Film of the month: So I watched The Faculty for the first time since I was 14. What a weird film. Salma Hayek shows up for like two scenes. Robert Patrick plays the T1000. Usher is a shit-talking football star. Josh Hartnett is a 28-year-old high school student with weird hair. There’s a whole ten-minute-long scene that’s an ‘homage’ (rip-off) to The Thing. It doesn’t feel like a Robert Rodriguez movie, not beyond a few superficial flashes of style (sure, why not introduce the main characters with a freeze frame and their names written in graffitti like it’s The Warriors?). It’s still fascinating, though. And short. Just as I was properly settling into it, there was the final boss trying to murder Mr Frodo in the school’s own Olympic-sized swimming pool. Definitely worth watching again.

Profuse music:

1 Jun Fukamachi - Urban Square

2 Tangerine Dream - Rain in the Third House

3 Vril - Manium

4 Ana Roxanne - It’s a Rainy Day on the Cosmic Shore

5 Japan - The Experience of Swimming

6 Steve Hillage - Garden of Paradise

Chart / July

Here we go. The Pacific State promotional machine is shuddering into life. Ungainly, reluctant, in need of a good spritz of oil if it wants to actually go anywhere. An early five-star appraisal from the world’s worst book review site, Readers Favorites, has the following to say:

The story is excellently written, and it exceeded my expectations by far. There was never a dull moment with all the twists and turns. The suspense kept me on the edge of my seat.”

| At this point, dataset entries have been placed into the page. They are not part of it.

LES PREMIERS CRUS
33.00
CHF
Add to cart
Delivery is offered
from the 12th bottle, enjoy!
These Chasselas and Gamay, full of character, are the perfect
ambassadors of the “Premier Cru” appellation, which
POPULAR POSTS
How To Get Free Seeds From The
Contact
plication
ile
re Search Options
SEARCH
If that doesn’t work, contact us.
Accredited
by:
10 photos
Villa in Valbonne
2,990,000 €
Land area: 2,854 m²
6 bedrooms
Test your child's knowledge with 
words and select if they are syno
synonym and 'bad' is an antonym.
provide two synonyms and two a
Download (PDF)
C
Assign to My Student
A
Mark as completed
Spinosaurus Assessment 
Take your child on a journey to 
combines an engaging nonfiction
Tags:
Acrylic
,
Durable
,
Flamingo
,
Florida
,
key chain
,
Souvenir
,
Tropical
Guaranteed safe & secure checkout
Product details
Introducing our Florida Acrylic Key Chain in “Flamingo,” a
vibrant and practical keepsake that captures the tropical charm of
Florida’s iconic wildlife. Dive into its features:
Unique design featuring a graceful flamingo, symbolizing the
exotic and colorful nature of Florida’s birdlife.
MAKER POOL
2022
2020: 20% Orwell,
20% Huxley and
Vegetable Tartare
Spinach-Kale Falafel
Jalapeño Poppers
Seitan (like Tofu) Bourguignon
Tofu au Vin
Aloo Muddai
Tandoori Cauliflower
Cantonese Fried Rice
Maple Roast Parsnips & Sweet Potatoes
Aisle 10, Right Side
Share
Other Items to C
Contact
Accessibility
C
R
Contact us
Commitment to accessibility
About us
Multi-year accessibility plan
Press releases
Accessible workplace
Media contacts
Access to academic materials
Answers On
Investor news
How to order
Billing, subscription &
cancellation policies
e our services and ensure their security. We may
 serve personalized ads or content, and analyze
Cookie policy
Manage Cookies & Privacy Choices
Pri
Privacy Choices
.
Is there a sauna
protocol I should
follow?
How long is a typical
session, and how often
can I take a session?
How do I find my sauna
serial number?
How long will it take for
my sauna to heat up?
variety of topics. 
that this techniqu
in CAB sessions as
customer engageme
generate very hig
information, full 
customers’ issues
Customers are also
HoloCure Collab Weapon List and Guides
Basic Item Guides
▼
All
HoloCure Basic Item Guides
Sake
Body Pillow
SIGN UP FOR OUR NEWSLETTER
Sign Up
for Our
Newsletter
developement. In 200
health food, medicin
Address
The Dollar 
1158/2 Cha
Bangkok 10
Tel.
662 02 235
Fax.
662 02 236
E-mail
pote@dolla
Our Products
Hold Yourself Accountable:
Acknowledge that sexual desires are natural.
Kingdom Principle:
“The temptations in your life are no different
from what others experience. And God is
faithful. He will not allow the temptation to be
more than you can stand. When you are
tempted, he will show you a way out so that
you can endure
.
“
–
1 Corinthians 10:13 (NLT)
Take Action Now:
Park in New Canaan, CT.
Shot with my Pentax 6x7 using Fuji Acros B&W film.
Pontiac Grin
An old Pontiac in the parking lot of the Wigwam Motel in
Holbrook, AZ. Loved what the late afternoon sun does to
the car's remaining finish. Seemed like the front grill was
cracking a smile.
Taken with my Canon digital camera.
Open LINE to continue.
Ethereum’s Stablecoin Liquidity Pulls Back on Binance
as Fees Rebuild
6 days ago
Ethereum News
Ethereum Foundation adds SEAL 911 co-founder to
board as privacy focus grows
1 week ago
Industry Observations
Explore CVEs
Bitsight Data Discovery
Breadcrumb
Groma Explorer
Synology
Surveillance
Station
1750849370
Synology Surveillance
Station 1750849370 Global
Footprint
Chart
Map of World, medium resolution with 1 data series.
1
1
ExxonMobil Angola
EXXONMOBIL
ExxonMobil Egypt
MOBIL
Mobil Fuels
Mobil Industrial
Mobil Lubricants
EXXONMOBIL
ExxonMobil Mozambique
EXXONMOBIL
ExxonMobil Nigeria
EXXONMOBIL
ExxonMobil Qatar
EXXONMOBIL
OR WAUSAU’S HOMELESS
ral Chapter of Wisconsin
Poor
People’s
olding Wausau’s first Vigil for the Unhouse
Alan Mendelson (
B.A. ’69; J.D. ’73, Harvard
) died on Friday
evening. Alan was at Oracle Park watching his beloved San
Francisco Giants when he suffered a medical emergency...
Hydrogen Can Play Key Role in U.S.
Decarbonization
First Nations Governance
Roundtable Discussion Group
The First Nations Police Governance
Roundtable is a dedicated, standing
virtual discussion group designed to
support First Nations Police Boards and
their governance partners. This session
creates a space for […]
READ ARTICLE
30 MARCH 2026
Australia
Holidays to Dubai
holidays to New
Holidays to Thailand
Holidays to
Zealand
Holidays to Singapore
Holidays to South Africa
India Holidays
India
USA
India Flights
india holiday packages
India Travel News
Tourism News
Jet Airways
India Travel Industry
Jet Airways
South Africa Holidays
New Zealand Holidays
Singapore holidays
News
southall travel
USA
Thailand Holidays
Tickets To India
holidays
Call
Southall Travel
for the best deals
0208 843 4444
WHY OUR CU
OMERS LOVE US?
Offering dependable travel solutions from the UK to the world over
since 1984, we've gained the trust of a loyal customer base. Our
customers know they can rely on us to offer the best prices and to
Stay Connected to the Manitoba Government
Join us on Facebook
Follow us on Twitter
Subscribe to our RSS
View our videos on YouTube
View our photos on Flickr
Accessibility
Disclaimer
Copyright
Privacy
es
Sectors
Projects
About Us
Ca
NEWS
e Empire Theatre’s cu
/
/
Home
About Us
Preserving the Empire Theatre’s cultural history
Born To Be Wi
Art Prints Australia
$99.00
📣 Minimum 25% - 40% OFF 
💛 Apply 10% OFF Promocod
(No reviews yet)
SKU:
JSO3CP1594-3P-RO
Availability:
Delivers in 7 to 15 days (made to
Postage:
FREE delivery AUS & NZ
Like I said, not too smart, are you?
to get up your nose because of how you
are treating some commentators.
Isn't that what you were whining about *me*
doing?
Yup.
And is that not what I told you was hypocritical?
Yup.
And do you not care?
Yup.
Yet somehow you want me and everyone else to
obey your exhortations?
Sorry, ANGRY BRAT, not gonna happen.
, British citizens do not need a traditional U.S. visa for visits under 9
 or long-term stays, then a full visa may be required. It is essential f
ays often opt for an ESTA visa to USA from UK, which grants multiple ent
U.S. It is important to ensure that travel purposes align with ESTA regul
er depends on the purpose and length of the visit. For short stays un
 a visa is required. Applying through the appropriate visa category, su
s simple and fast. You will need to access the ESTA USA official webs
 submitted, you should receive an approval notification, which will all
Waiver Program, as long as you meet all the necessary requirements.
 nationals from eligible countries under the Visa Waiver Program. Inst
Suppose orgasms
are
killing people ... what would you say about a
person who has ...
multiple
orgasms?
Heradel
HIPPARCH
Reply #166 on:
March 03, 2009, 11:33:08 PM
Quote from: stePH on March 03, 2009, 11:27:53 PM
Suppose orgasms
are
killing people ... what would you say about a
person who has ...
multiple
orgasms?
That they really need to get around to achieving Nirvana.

Honestly, if you’re a writer: don’t bother submitting it to that website. It’s utter trash. Yes, I’ll still quote it, but I’d be better off asking ChatGPT to give me a review.

And here’s another from Ben Scharf, producer at Andere Filme and director of the short film Darwin’s Fox, which won the 2022 Cannes Shorts Award:

“Price is redefining sci-fi. Gone are the days of cardboard characters, artifice and an overemphasis on technology. What we get instead is a dissection of the human condition in a reality that is twisted just far enough to serve the story. Playful, exhausting and crafty, all at once.”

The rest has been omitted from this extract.